Segment Start: Provided data

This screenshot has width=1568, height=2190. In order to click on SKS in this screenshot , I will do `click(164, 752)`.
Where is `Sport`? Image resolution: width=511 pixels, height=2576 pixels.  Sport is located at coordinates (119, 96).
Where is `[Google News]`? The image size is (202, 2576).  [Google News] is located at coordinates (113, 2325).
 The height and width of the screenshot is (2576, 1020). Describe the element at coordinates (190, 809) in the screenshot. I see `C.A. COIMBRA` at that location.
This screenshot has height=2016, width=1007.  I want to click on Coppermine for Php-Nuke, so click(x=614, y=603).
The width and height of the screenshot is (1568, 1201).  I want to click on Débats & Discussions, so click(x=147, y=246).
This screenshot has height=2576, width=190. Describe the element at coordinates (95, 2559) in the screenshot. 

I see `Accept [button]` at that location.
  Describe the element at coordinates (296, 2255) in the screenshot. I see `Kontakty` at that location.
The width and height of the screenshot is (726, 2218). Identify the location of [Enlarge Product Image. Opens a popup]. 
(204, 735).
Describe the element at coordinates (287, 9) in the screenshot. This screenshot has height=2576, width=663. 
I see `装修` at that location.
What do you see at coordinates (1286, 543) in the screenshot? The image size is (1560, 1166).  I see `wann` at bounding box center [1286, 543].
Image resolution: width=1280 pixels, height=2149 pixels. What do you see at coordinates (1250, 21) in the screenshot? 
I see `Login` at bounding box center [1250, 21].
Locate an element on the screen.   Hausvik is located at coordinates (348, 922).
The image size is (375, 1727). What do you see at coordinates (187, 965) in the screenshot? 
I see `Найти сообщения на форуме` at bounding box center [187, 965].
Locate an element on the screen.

Segment End: Provided data

**Work instructions**. Check each line above for "click" and give the number of lines that match, nothing more.

**Solved problem**. 3